Going from training twice a day, 6 days a week as a full-time athlete to not very much has been quite a hard transition for me.
As many of you will know I am currently recovering from injury – after I fully ruptured my A2, 3 and 4 pulleys in my left ring finger.
I’ve been trying to experience some new things whilst I have the time, which is why I lept at the opportunity to try my (one) hand at route-setting when the ROKT climbing wall opened their brand new Berghaus supported climbing wall.

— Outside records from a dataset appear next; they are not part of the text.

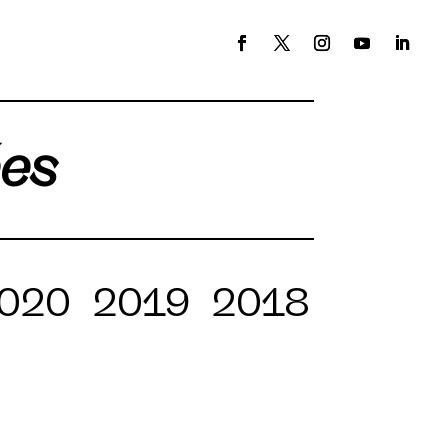
ées
020
2019
2018
2017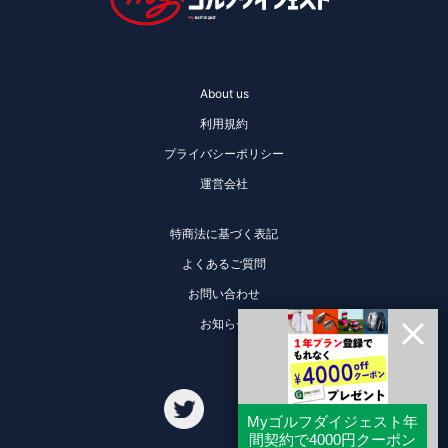
About us
利用規約
プライバシーポリシー
運営会社
特商法に基づく表記
よくあるご質問
お問い合わせ
お知らせ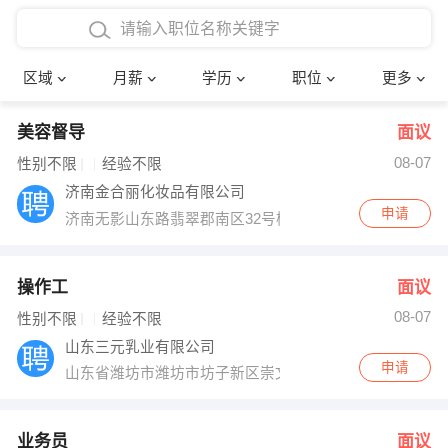
4000-5000元
本科
行政后勤
建筑装潢
确定
区域
月薪
学历
职位
更多
5000-8000元
硕士
销售岗位
教师
美容督导
面议
8000-12000元
博士
文员
护士
08-07
性别不限
经验不限
12000-20000元
财务会计
传单派发
济南金合丽化妆品有限公司
申请
济南无影山东路翡翠郡南区32号楼
其他
超市零售
促销导购
网络IT
保健按摩
操作工
面议
08-07
性别不限
经验不限
快递员
前台接待
山东三元乳业有限公司
申请
山东省潍坊市潍坊市坊子新区崇文街66号
收银员
技术员/工程师
水电/机修
部门经理
业务员
面议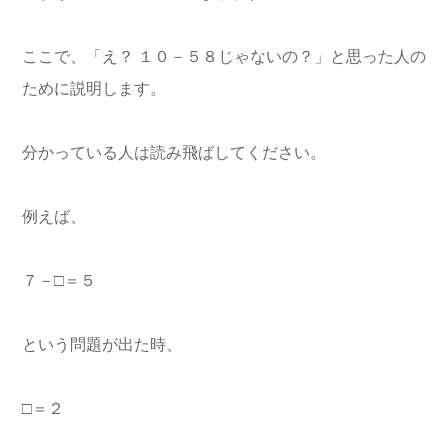
ここで、「え？ １０－５８じゃないの？」と思った人の
ために説明します。
分かっている人は読み飛ばしてください。
例えば、
７－□＝５
という問題が出た時、
□＝２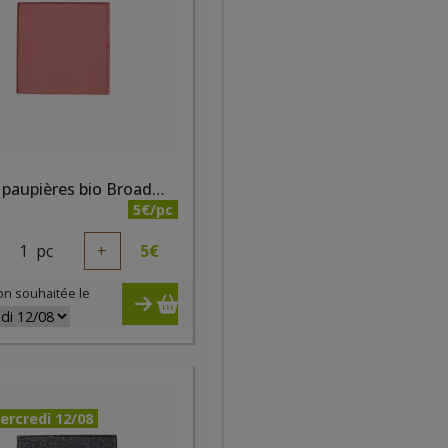
Fard à paupières bio Broadway mat
5€/pc
1
pc
+
5
€
on souhaitée le
ercredi 12/08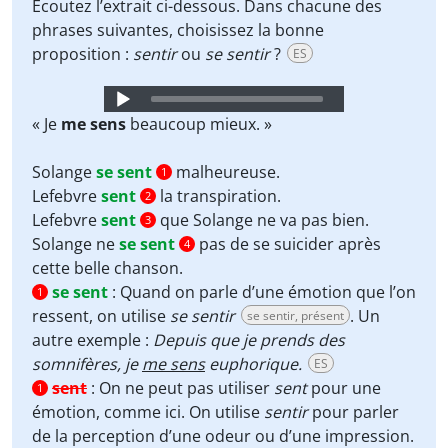
Écoutez l’extrait ci-dessous. Dans chacune des
phrases suivantes, choisissez la bonne
proposition :
sentir
ou
se sentir
?
ES
Audio
Player
« Je
me sens
beaucoup mieux. »
Solange
se sent
malheureuse.
1
Lefebvre
sent
la transpiration.
2
Lefebvre
sent
que Solange ne va pas bien.
3
Solange ne
se sent
pas de se suicider après
4
cette belle chanson.
se sent
:
Quand on parle d’une émotion que l’on
1
ressent, on utilise
se sentir
. Un
se sentir, présent
autre exemple :
Depuis que je prends des
somnifères, je
me sens
euphorique.
ES
sent
:
On ne peut pas utiliser
sent
pour une
1
émotion, comme ici. On utilise
sentir
pour parler
de la perception d’une odeur ou d’une impression.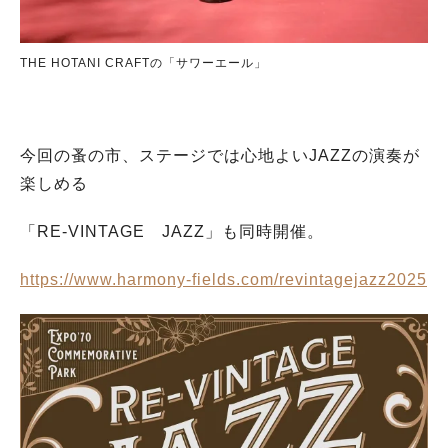
THE HOTANI CRAFTの「サワーエール」
今回の蚤の市、ステージでは心地よいJAZZの演奏が
楽しめる
「RE-VINTAGE JAZZ」も同時開催。
https://www.harmony-fields.com/revintagejazz2025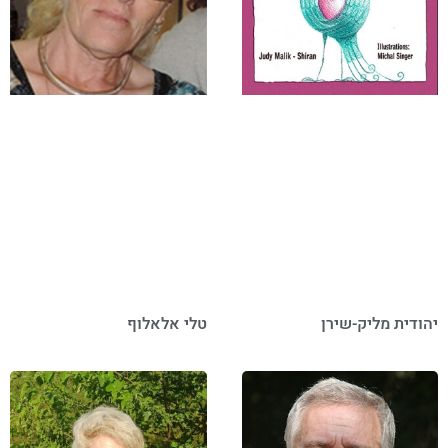
יהודית מליק-שירן
טלי אלאלוף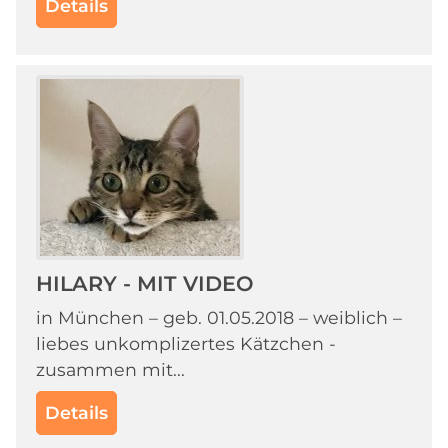
Details
HILARY - MIT VIDEO
in München – geb. 01.05.2018 – weiblich –
liebes unkomplizertes Kätzchen -
zusammen mit...
Details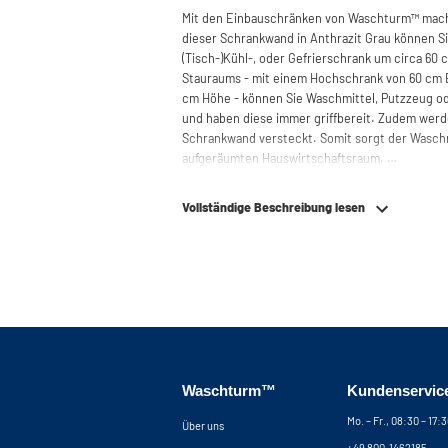
Mit den Einbauschränken von Waschturm™ mach
dieser Schrankwand in Anthrazit Grau können S
(Tisch-)Kühl-, oder Gefrierschrank um circa 60
Stauraums - mit einem Hochschrank von 60 cm B
cm Höhe - können Sie Waschmittel, Putzzeug o
und haben diese immer griffbereit. Zudem werd
Schrankwand versteckt. Somit sorgt der Wasch
aufgeräumten Hauswirtschaftsraum.
Durch die spezielle Konstruktion des Gehäuse
Vollständige Beschreibung lesen
und Trockner absorbiert. Des Weiteren ist de
starkem, hochwertigem Plattenmaterial mit Mel
bei vielen Bad- und Küchenschränken vorzufinde
Metallgrundplatte mit hochgezogenen Kanten, d
eindringen kann. Diese Kombination macht den 
nicht wasserdicht. Einen weiteren Vorteil stell
sicherstellt, dass Ihre Maschinen nicht aus dem
Damit unsere Waschmaschinenschränke auch a
Waschturm™
Kundenservic
sind alle Schränke außerdem mit höhenverstellb
Leitungen und Kabel problemlos anschließen kö
Mo. – Fr., 08:30 – 17:
Über uns
Rückwand an der Stelle, an der die Maschine Ihr
+49 800-1462185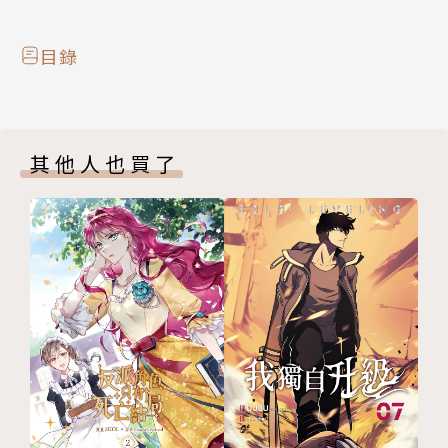
目錄
其他人也買了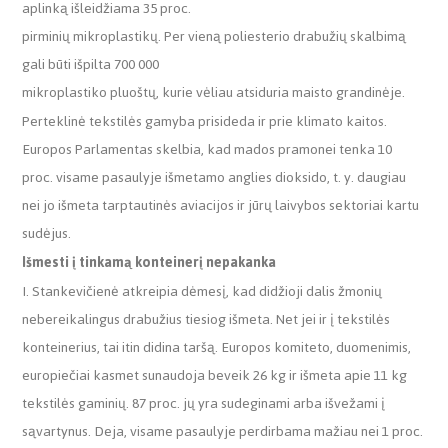
aplinką išleidžiama 35 proc.
pirminių mikroplastikų. Per vieną poliesterio drabužių skalbimą
gali būti išpilta 700 000
mikroplastiko pluoštų, kurie vėliau atsiduria maisto grandinėje.
Perteklinė tekstilės gamyba prisideda ir prie klimato kaitos.
Europos Parlamentas skelbia, kad mados pramonei tenka 10
proc. visame pasaulyje išmetamo anglies dioksido, t. y. daugiau
nei jo išmeta tarptautinės aviacijos ir jūrų laivybos sektoriai kartu
sudėjus.
Išmesti į tinkamą konteinerį nepakanka
I. Stankevičienė atkreipia dėmesį, kad didžioji dalis žmonių
nebereikalingus drabužius tiesiog išmeta. Net jei ir į tekstilės
konteinerius, tai itin didina taršą. Europos komiteto, duomenimis,
europiečiai kasmet sunaudoja beveik 26 kg ir išmeta apie 11 kg
tekstilės gaminių. 87 proc. jų yra sudeginami arba išvežami į
sąvartynus. Deja, visame pasaulyje perdirbama mažiau nei 1 proc.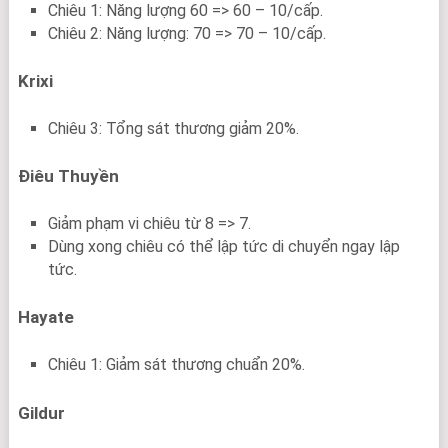
Chiêu 1: Năng lượng 60 => 60 – 10/cấp.
Chiêu 2: Năng lượng: 70 => 70 – 10/cấp.
Krixi
Chiêu 3: Tổng sát thương giảm 20%.
Điêu Thuyền
Giảm phạm vi chiêu từ 8 => 7.
Dùng xong chiêu có thể lập tức di chuyển ngay lập
tức.
Hayate
Chiêu 1: Giảm sát thương chuẩn 20%.
Gildur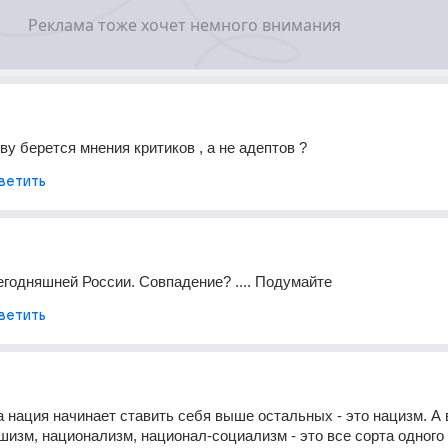
ву берется мнения критиков , а не адептов ?
ветить
егодняшней России. Совпадение? .... Подумайте
ветить
а нация начинает ставить себя выше остальных - это нацизм. А в
шизм, национализм, национал-социализм - это все сорта одного и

I went along just before it opened to check out the new space, and join Luke Murphy (an in-house setter and good friend of mine) to set a handful of cool blocs.
I’ve not really had too much experience in setting; I ‘set’ a problem for a competition in Brighton where 8 invited athletes each had to set their own problem to feature in a competition that evening and another time I set the easy circuit at The Hangar London.
The whole game is fairly new to me and it was strange to go from having high quality, well thought out boulders just put in front of you at comps, and even just at your local wall, to having to put that all together yourself. I know I definitely took for granted how much hard work goes into creating one boulder, let alone an entire competition round or circuit at a gym.
It was hard to come up something original and exciting, but not too wacky or complicated. Luke was there to drill the holds onto the wall for me, as I’m still unable to use my injured finger. Having Luke there to help and bounce ideas off of was really useful, and he could teach me a few things to speed up the process. I learned that unless you have an idea already fully set in your head, sometimes it’s easiest to just put some holds on the wall and go from there rather than trying to visualise the entire boulder from the floor.
The new ROKT wall is a bright, colourful space, which has clearly had a lot of thought put into it. There were plenty of interesting holds to set with and a view over a river, making it a nice place to spend an afternoon. A few hours later, we had set some more problems and filled in all the gaps on the wall ready for opening.
I would like to do some more setting in the future, although maybe nothing too hard or serious at first. I’d like to think it would make me a better climber as I’d have a better understanding of what is required for certain moves, be better at spotting patterns and know what the route setter wants me to do quicker. All valuable skills for having to climb a hard boulder in a competition in under 4 minutes, but hard physical work putting it all on the wall and testing! It was nice to try it out but I’m definitely looking forward to getting back to the climbing!